Jeremy Frisch and Calin Butterfield are working together on concepts related to long-term development of ski and snowboard athletes.
Jeremy is the Owner and Director of Achieve Performance Training in Clinton, Massachusetts. Although he trains people of all ages and abilities, his main focus is on youth athletic development, physical education, and physical literacy. He is the former assistant strength and conditioning coach for the Holy Cross men’s basketball program. He also worked with at least eight other teams for the Crusaders. Prior to his time at Holy Cross, Frisch served as the sports performance director at Teamworks Sports Center in Acton (MA) and speed and strength coach for Athletes Edge Sports Training, and he did a strength and conditioning internship at Stanford University. Frisch is a 2007 graduate of Worcester State College, with a bachelor’s degree in health sciences and physical education. He is certified USA Weightlifting, USA Track and Field, and SFG 1. He was a member of the football and track teams during his days at Worcester State and Assumption College.
Calin Butterfield is the High-Performance Manager at U.S. Ski & Snowboard. Calin has been with U.S. Ski & Snowboard for four years, where he works closely with the sports medicine team as an “athletic development” coach on long-term rehabs and return to performance cases. In his role he also leads the integration with U.S. Ski and Snowboard clubs/academies to support talent and athlete development pathways and leads business development and education with medical partners. He previously worked for EXOS for nearly eight years as a coach across all different locations, including Phoenix, Dallas, and San Francisco. Calin earned a B.S. in Exercise and Sports Science from Oregon State University. He is a Certified Strength and Conditioning Specialist (NSCA), Level 1 FMC, and a Level 2 Certified Coach with USAW.
Jeremy and Calin talk about their collaboration on skiing, the use and progression of games with young athletes up to college level, plyometric progressions and advancing complexity, and how the natural warm-up process in ski and snowboard (terrain park) can give us ideas that we can port over into the way we prepare athletes for sport. They dive into the study of athletes in sports that demand fast reactions, impactful landings, high risk, and how rewards for creativity have a lot to offer when it comes to looking at our own training designs for the athletes we serve.

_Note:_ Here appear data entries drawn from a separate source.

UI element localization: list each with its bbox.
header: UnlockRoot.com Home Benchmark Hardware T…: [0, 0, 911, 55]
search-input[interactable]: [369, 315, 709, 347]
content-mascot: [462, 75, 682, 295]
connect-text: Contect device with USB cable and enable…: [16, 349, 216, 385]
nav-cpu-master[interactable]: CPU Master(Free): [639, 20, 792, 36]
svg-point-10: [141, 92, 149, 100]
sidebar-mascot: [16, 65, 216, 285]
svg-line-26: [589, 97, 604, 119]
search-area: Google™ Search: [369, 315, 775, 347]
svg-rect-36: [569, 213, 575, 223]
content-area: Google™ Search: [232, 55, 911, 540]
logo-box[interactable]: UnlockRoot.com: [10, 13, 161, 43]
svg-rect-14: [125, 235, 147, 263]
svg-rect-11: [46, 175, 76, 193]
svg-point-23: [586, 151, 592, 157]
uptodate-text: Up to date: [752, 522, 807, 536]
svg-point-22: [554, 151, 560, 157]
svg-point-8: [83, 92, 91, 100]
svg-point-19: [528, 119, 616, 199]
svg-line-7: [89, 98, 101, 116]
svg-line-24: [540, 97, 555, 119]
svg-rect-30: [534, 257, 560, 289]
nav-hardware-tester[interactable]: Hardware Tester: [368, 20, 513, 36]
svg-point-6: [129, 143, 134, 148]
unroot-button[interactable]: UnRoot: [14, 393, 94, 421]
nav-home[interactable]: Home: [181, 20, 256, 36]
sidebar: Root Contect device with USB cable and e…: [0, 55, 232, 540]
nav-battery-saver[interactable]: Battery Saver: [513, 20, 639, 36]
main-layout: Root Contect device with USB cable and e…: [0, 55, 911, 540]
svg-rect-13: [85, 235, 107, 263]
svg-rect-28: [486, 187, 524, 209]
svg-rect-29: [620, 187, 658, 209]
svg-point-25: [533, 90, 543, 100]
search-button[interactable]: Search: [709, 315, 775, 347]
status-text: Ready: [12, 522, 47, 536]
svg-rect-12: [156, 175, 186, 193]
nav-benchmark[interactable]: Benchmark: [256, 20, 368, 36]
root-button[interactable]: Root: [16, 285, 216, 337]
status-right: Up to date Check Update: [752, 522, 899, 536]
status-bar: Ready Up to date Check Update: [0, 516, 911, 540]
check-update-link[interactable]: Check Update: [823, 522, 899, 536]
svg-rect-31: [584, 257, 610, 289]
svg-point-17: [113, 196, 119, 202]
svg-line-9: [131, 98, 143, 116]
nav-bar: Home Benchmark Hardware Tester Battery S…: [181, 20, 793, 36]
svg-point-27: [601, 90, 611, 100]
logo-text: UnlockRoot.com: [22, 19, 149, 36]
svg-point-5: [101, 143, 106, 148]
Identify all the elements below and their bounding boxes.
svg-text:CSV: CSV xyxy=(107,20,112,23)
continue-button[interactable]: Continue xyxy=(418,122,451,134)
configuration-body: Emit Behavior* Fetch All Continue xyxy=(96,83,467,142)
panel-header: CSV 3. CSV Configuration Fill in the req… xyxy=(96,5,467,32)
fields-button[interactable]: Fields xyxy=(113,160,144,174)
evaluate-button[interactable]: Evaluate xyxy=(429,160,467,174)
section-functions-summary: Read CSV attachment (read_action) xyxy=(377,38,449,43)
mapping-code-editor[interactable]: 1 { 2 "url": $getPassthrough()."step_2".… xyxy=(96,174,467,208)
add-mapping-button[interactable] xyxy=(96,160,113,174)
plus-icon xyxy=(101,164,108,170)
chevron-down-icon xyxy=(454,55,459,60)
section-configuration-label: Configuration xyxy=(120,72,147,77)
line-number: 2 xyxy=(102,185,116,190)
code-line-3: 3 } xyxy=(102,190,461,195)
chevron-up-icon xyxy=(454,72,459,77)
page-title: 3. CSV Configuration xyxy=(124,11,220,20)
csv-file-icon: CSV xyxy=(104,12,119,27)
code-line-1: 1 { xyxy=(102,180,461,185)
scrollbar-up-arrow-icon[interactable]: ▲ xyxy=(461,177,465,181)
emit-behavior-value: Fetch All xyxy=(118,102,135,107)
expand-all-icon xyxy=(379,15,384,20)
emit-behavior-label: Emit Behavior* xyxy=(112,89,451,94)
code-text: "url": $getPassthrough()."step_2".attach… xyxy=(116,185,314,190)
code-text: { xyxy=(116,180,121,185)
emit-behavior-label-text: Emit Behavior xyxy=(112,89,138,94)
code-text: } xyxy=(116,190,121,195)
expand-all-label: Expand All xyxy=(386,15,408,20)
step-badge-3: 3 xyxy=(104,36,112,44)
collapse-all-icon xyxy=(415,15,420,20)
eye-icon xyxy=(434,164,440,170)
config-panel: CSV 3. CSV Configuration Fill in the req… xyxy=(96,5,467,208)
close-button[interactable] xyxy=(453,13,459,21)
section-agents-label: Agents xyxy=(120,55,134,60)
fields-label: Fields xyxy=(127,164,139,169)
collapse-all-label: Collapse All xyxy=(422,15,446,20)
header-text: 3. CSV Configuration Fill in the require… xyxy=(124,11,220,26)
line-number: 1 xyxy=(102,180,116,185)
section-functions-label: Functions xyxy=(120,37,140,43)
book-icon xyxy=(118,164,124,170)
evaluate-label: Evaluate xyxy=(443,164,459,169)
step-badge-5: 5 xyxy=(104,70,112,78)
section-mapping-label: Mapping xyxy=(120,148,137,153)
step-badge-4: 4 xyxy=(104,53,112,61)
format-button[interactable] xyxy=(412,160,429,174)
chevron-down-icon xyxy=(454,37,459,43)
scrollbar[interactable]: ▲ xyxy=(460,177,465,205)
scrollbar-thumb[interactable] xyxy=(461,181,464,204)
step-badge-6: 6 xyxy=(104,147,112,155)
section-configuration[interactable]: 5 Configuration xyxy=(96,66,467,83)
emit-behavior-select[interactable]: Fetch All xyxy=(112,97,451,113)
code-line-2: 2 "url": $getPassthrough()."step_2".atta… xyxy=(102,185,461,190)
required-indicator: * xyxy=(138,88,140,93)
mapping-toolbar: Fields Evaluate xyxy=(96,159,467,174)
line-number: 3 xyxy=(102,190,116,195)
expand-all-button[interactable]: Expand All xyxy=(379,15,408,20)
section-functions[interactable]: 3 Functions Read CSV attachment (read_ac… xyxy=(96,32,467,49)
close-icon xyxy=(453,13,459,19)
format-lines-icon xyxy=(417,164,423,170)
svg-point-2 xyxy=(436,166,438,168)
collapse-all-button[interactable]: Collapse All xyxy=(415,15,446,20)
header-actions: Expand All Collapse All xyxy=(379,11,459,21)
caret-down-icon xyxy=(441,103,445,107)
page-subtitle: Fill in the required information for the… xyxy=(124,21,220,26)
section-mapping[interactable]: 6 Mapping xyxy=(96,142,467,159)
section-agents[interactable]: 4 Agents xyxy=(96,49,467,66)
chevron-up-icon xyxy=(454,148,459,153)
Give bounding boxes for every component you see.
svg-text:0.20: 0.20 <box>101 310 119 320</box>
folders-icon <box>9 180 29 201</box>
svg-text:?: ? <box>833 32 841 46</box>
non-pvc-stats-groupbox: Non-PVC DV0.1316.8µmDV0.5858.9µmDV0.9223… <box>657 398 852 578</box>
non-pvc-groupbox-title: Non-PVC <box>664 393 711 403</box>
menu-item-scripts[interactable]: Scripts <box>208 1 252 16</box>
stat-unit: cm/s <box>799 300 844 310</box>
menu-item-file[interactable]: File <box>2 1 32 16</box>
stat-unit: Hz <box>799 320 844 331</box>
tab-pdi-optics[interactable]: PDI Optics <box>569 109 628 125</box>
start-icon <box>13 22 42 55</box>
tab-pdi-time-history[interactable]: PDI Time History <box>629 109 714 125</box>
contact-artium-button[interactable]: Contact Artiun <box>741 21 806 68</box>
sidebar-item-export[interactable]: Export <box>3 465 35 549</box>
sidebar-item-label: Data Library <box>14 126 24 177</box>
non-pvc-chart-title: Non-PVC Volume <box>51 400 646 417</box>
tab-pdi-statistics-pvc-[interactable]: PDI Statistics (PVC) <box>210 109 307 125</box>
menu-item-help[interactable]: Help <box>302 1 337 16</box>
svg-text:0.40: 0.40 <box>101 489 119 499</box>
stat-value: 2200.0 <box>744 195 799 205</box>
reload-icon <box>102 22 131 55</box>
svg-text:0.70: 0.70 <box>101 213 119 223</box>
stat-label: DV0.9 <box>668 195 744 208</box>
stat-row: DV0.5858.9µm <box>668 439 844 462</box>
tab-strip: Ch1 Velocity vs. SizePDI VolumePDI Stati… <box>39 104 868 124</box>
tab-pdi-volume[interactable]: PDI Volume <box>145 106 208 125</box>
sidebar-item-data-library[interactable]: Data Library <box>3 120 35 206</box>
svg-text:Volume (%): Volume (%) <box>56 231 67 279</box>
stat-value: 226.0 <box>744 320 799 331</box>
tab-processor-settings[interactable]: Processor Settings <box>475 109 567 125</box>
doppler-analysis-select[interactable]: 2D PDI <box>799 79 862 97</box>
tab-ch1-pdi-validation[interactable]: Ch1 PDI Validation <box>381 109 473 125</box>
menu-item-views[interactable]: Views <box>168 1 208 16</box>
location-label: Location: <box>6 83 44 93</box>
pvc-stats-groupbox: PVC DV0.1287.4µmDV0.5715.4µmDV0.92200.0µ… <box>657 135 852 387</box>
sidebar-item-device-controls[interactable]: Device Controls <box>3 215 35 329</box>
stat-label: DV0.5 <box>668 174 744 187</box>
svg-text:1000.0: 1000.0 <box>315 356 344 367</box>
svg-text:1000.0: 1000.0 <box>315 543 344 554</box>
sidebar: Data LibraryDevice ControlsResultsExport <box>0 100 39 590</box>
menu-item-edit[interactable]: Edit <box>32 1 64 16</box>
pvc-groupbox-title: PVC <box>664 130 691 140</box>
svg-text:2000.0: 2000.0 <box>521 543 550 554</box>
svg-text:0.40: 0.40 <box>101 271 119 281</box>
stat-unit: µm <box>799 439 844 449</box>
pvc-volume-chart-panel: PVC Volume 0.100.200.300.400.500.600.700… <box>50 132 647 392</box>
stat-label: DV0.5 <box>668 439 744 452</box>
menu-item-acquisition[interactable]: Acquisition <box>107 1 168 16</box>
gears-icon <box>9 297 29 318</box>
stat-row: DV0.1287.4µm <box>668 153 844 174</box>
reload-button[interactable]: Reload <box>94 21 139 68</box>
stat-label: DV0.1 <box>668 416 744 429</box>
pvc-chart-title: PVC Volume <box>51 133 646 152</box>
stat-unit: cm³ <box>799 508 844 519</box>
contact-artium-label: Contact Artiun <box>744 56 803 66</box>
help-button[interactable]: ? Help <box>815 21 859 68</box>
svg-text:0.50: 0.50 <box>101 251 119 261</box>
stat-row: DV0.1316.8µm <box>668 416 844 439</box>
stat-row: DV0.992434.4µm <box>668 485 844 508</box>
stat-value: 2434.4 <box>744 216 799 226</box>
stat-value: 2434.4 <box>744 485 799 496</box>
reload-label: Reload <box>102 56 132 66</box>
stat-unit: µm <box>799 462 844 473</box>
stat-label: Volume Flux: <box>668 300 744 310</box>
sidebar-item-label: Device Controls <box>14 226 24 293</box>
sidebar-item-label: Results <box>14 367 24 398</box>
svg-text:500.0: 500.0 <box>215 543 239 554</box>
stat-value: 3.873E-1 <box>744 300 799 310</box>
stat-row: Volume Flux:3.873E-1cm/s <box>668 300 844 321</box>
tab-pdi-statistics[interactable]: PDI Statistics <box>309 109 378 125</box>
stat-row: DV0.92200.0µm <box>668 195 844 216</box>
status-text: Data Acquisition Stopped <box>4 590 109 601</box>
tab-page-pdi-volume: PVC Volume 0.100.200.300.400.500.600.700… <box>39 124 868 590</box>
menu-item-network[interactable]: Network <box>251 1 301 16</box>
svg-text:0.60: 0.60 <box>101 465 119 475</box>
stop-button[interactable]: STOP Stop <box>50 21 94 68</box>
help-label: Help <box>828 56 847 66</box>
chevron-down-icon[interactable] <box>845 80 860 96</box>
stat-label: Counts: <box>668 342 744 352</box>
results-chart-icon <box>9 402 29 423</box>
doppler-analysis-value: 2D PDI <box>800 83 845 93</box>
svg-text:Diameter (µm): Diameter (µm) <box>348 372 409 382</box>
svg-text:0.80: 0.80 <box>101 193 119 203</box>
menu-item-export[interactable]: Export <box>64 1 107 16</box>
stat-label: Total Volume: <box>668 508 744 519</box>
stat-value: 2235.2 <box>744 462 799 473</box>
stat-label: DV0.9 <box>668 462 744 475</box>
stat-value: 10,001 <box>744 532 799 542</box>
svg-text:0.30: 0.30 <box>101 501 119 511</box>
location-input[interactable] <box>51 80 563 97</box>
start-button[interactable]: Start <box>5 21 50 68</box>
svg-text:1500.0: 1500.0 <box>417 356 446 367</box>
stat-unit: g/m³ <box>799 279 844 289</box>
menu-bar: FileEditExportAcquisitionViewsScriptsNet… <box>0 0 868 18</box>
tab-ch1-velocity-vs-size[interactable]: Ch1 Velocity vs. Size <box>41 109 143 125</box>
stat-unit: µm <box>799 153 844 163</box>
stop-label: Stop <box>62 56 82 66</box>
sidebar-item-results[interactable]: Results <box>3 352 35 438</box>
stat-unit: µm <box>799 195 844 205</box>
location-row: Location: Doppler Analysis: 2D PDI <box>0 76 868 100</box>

In this episode, Coach Jeremy Frisch, Calin Butterfield, and Joel Smith discuss:
- How gameplay fits into a sport like skiing.
- When people tend to peak in skiing and snowboarding, and how this fits into the proportion of game play at different ages.
- The power in connecting to the outcome and having multiple avenues to get to that outcome.
- The relationship between landing variability and chronic sport landing overload.
- Long-term development in skiing and supplementing with traditional land-based training.
What it looks like to build up an athlete in high-adrenaline sport training.